*** Opening of The data ***

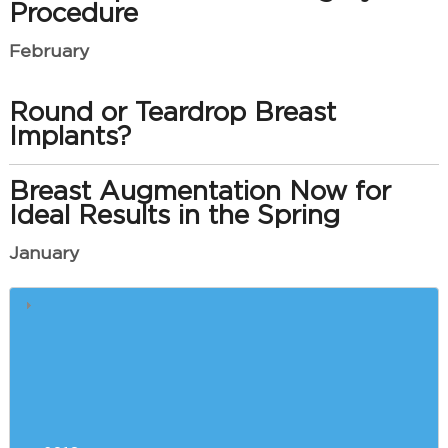
Procedure
February
Round or Teardrop Breast
Implants?
Breast Augmentation Now for
Ideal Results in the Spring
January
How e-Cigarettes Slow Plastic
Surgery Recovery
Saying Goodbye to Your Double
Chin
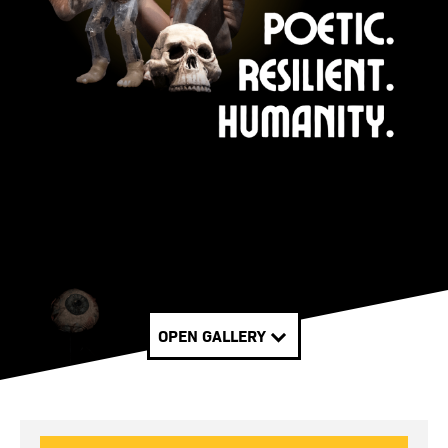
OPEN GALLERY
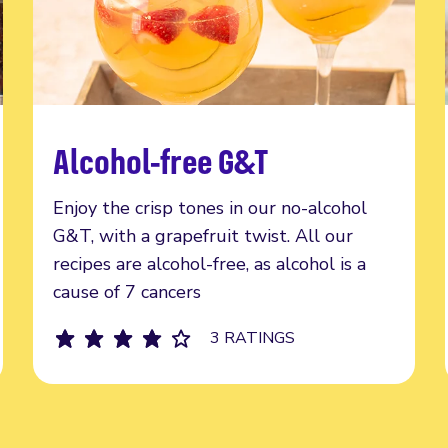
Alcohol-free G&T
Read more
Enjoy the crisp tones in our no-alcohol
G&T, with a grapefruit twist. All our
recipes are alcohol-free, as alcohol is a
cause of 7 cancers
3 RATINGS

*** Close of The data ***

> Task brief
Could you output every entry exactly as written, skipping the pictures?

> Your response
Procedure
February
Round or Teardrop Breast
Implants?
Breast Augmentation Now for
Ideal Results in the Spring
January
How e-Cigarettes Slow Plastic
Surgery Recovery
Saying Goodbye to Your Double
Chin
OPEN GALLERY
Alcohol-free G&T
Read more
Enjoy the crisp tones in our no-alcohol
G&T, with a grapefruit twist. All our
recipes are alcohol-free, as alcohol is a
cause of 7 cancers
3 RATINGS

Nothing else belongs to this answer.